Gujarat's Velavadar National Park, with its wolves, hyenas and birds, is a great photography destination

The Indian wolf is on top of the food chain in these grasslands after the extinction of the Asiatic Cheetah. Photo: Ramki SreenivasanPremium
The Indian wolf is on top of the food chain in these grasslands after the extinction of the Asiatic Cheetah. Photo: Ramki Sreenivasan

Groggy and only slowly waking up to a pleasant Gujarat summer’s day in June, I was jolted when our jeep came to a sudden halt even before we entered the Velavadar National Park. My driver (also my naturalist that morning) was peering to the left in the dim light. A pack of wolves had just made a blackbuck kill, and were polishing off the antelope about 200m from the road.

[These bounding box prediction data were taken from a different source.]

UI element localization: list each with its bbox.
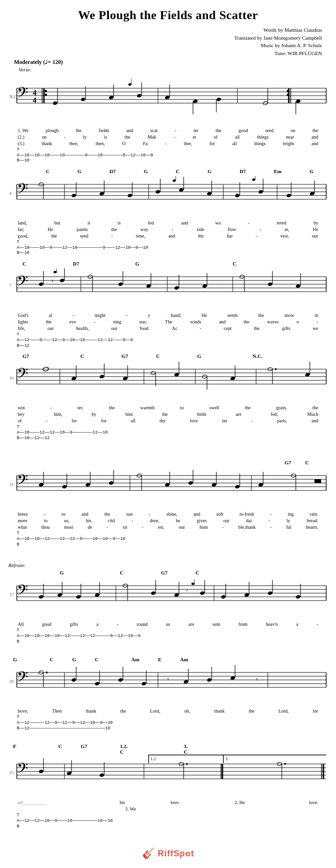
- svg-point-39: [287, 90, 289, 92]
- svg-point-241: [207, 678, 212, 682]
- tab-4: T A——10————12——12——10——9————————12——10 B…: [8, 425, 328, 441]
- staff-svg-8: 25 𝄢 1.2. 3.: [8, 751, 328, 798]
- svg-point-230: [71, 678, 76, 682]
- svg-point-15: [52, 101, 57, 105]
- svg-point-157: [62, 485, 67, 489]
- svg-text:25: 25: [9, 770, 14, 775]
- svg-point-139: [275, 368, 277, 370]
- svg-point-135: [230, 377, 235, 381]
- tab-6: T A——10——10——10——10——12————12——12——————9…: [8, 628, 328, 644]
- svg-text:𝄢: 𝄢: [17, 273, 28, 293]
- svg-point-102: [202, 284, 207, 288]
- svg-point-161: [108, 481, 114, 485]
- svg-text:𝄢: 𝄢: [17, 669, 28, 688]
- svg-text:4: 4: [33, 96, 36, 104]
- svg-text:𝄢: 𝄢: [17, 84, 28, 104]
- svg-point-191: [57, 593, 62, 597]
- svg-point-50: [71, 193, 76, 197]
- credits: Words by Matthias Claudius Translated by…: [0, 26, 336, 57]
- svg-point-123: [71, 377, 76, 381]
- svg-text:𝄢: 𝄢: [17, 365, 28, 385]
- svg-point-236: [141, 682, 146, 686]
- svg-point-19: [108, 95, 114, 99]
- svg-point-232: [94, 682, 100, 686]
- svg-point-87: [38, 282, 43, 286]
- svg-text:𝄢: 𝄢: [17, 181, 28, 200]
- svg-point-13: [45, 90, 47, 92]
- lyrics-row-10: win-ter,thewarmthtoswellthegrain,the: [8, 405, 328, 411]
- system-3: C D7 G C 7 𝄢 ♯: [0, 260, 336, 352]
- lyrics-row-3: (3.)thankthee,then,OFa-ther,forallthings…: [8, 140, 328, 147]
- staff-svg-1: N.C. 𝄢 4 4: [8, 74, 328, 126]
- riffspot-icon: 🎸: [142, 847, 155, 860]
- svg-rect-177: [315, 479, 321, 483]
- svg-point-62: [207, 191, 212, 196]
- lyrics-row-15: whatthoumostde-sir-est,ourhum-ble,thank-…: [8, 524, 328, 531]
- svg-text:13: 13: [9, 482, 14, 487]
- svg-point-72: [309, 191, 315, 196]
- svg-text:3.: 3.: [225, 756, 229, 761]
- svg-point-171: [235, 485, 240, 489]
- svg-point-52: [99, 191, 104, 196]
- svg-point-29: [216, 97, 221, 101]
- svg-point-25: [164, 95, 170, 99]
- riffspot-footer: 🎸 RiffSpot: [0, 843, 336, 864]
- tab-8: T A——12——12——10——9————10——————————10——10…: [8, 813, 328, 829]
- lyrics-row-19: 3. We: [8, 806, 328, 812]
- staff-svg-5: 13 𝄢: [8, 467, 328, 509]
- chord-row-7: G C G C Am E Am: [8, 657, 328, 663]
- system-4: G7 C G7 C G N.C. 10 𝄢: [0, 352, 336, 445]
- tab-3: T A——12————9————12——9——10——10—————12——12…: [8, 332, 328, 349]
- svg-point-68: [258, 189, 263, 194]
- svg-text:4: 4: [33, 89, 36, 97]
- tempo-marking: Moderately (♩= 120): [0, 59, 336, 66]
- svg-point-159: [85, 483, 90, 487]
- svg-point-106: [267, 282, 272, 286]
- chord-row-6: G C G7 C: [8, 570, 328, 576]
- svg-text:4: 4: [9, 191, 12, 196]
- chord-row-8: F C G7 1.2.C 3.C: [8, 743, 328, 750]
- svg-point-92: [59, 278, 64, 282]
- svg-text:𝄾: 𝄾: [256, 678, 258, 681]
- svg-text:𝄢: 𝄢: [17, 760, 28, 780]
- svg-point-17: [80, 97, 86, 101]
- chord-row-4: G7 C G7 C G N.C.: [13, 353, 328, 360]
- svg-point-229: [46, 672, 48, 673]
- lyrics-row-4: land,butitisfedandwa-teredby: [8, 220, 328, 226]
- svg-point-140: [305, 373, 310, 377]
- tab-7: T A——12——————12——9——12——9——12——10——9——10…: [8, 715, 328, 731]
- svg-point-199: [150, 591, 156, 595]
- staff-svg-4: 10 𝄢: [8, 361, 328, 403]
- system-1: N.C. 𝄢 4 4: [0, 73, 336, 168]
- chord-row-3: C D7 G C: [8, 261, 328, 267]
- svg-point-260: [66, 771, 71, 776]
- lyrics-row-11: beyhim,byhimthebirdsarefed;Much: [8, 411, 328, 418]
- svg-point-206: [200, 591, 205, 595]
- svg-point-125: [99, 375, 104, 379]
- svg-point-165: [164, 483, 170, 487]
- system-7: G C G C Am E Am 20 𝄢 𝄾 𝄾: [0, 656, 336, 735]
- svg-point-167: [188, 481, 193, 485]
- tab-5: T A——10——10——12————12——12——8————10——10——…: [8, 531, 328, 547]
- lyrics-row-7: God'sal-might-yhand;Hesendsthesnowin: [8, 312, 328, 319]
- svg-point-98: [146, 284, 151, 288]
- svg-point-14: [45, 94, 47, 96]
- svg-text:17: 17: [9, 592, 14, 597]
- svg-point-212: [267, 591, 272, 595]
- svg-point-70: [286, 193, 291, 197]
- svg-point-64: [235, 193, 240, 197]
- lyrics-row-16: Allgoodgiftsa-roundusaresentfromheav'na-: [8, 621, 328, 628]
- lyrics-row-9: life,ourhealth,ourfood.Ac-ceptthegiftswe: [8, 325, 328, 332]
- svg-text:7: 7: [9, 283, 12, 288]
- svg-text:1.2.: 1.2.: [150, 756, 157, 761]
- chord-row-5: G7 C: [8, 460, 328, 466]
- staff-svg-3: 7 𝄢 ♯: [8, 268, 328, 310]
- svg-text:𝄢: 𝄢: [17, 472, 28, 491]
- svg-point-243: [230, 676, 235, 680]
- lyrics-row-13: breez-esandthesun-shine,andsoftre-fresh-…: [8, 511, 328, 518]
- lyrics-row-12: of-ferforallthyloveim-parts,and: [8, 418, 328, 424]
- chord-row-2: C G D7 G C G D7 Em G: [8, 168, 328, 175]
- svg-point-173: [258, 483, 263, 487]
- staff-svg-6: 17 𝄢 ♪: [8, 577, 328, 619]
- svg-point-169: [211, 483, 216, 487]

At 5.30am, the sun hadn’t yet risen on the west coast; the wolves had begun their day early. Minutes later, they were surrounded by a sounder of wild pigs, with the clear intent of snatching their hunt. Outnumbered and outsized, they gave up without much of a fight. In the wild grasslands of Velavadar, even the bullies are bullied. I learnt later that it is not unusual behaviour for both boars and hyenas to bully wolves into giving up their kill.

My great wolf sighting, my reason for travel, was done even before I started my first safari inside the park. As is the case with most wildlife sightings, this was a matter of luck.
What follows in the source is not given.